Sunday, December 05, 2010

TRON (1982) - Avatar


We all have movies we are obsessed with as children. For me, it was STAR WARS. Star Wars the movies, the toys, the computer games, the novels...TRON passed me by. Not so for a generous of incipient sci-fi freaks and computer nerds, not to mention Daft Punk. For those kids, TRON the movie and even more so, TRON the arcade game, are nostalgia-inducing, iconic, pop-cultural artefacts. So, the other night I Sky-plussed the original 1982 movie and finally sat down to watch a movie, loaded with the baggage of knowing that it was iconic, and the slightly odd recognition from having watched TRON: LEGACY on preview earlier in the day. The movie felt familiar and strange - archaic and modern - technical and emotional - all at the same time. I had a truly great time watching it, and while the visual effects might seem old hat today, the sheer beauty and austerity of the design is still impressive, nearly thirty years later.

The plot is simple but works on two planes - reality, and within the grid - with the same people fighting the same battle in both worlds by means of avatars. In the real world, ruthless Dillinger has plagiarised the work of talented computer programmer Kevin Flynn and then forced him out of Encomm. Now, he is being blackmailed by the Master Control Programme he created to run the company. MCP, like HAL, thinks Programmes are superior to Users, and is hacking military computers to gather programmes. Flynn's friend and fellow programmer has, thankfully, created a security programme to patrol MCP, called Tron, and when MCP ruthlessly lasers Flynn INTO of the grid, using another friend, Laura's super-gadget, he will be helped by their avatars, Tron and Yori, to defeat the evil MCP/Dillinger.

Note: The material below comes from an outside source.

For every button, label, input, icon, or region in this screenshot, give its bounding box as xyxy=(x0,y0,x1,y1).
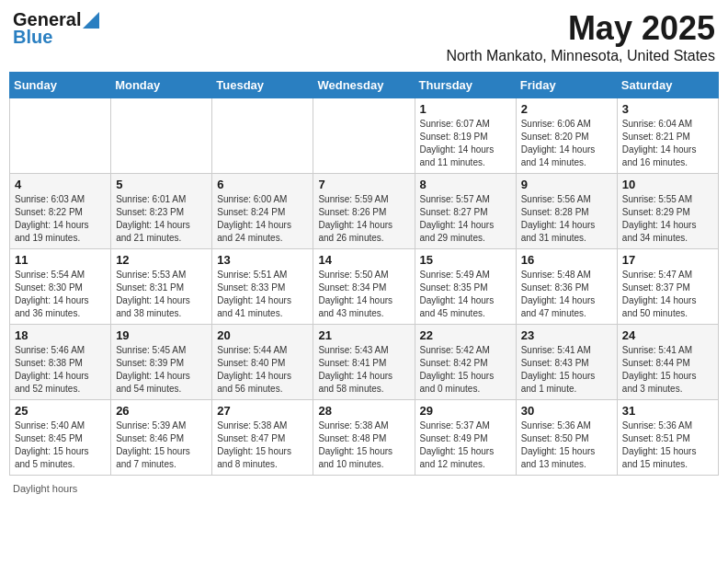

Everything about the film must've seemed amazing and pioneering at the time. Just the fact that writer-director Steven Lisberger thought that the guts of a computer would be an interesting place to set a film would've been radical, decades before MATRIX. And while he didn't have CGI, the way in which he mashed up live action, painted animation, roto-scoping, and good old visual effects is quite superb, and still visually striking. And no wonder, when you realise that the creative vision was the result of collaboration between Meobius and BLADE RUNNER's Syd Mead. It's thanks to them that we get the iconic grid structure, light-cycle races, uniforms and discs. But the key strength of TRON - the reason why we still love it - is that the technical wizardry isn't all their is to it. Steven Lisberger and Bonnie MacBird have created characters we empathise with - whether it's the youthful enthusiasm of Bridges' Flynn, or the love story between Tron and Yori, or the most moving scene in the film which - radical at the time - involved the death of what is basically a computer programme.

So, for me, TRON has it all - visual purity, radical creativity, pioneering technology, but always, most importantly, real heart. I can't believe I waited this long to watch it!

TRON was released in 1982. It was nominated for Oscars for Best Costume Design and Best Sound but lost to GANDHI and ET respectively. Apparently it wasn't nominated for an Oscar because the MPAA, in all its wisdom, thought the film-makers had cheated by using computers! This says a lot about how threatened the academy felt by new technology.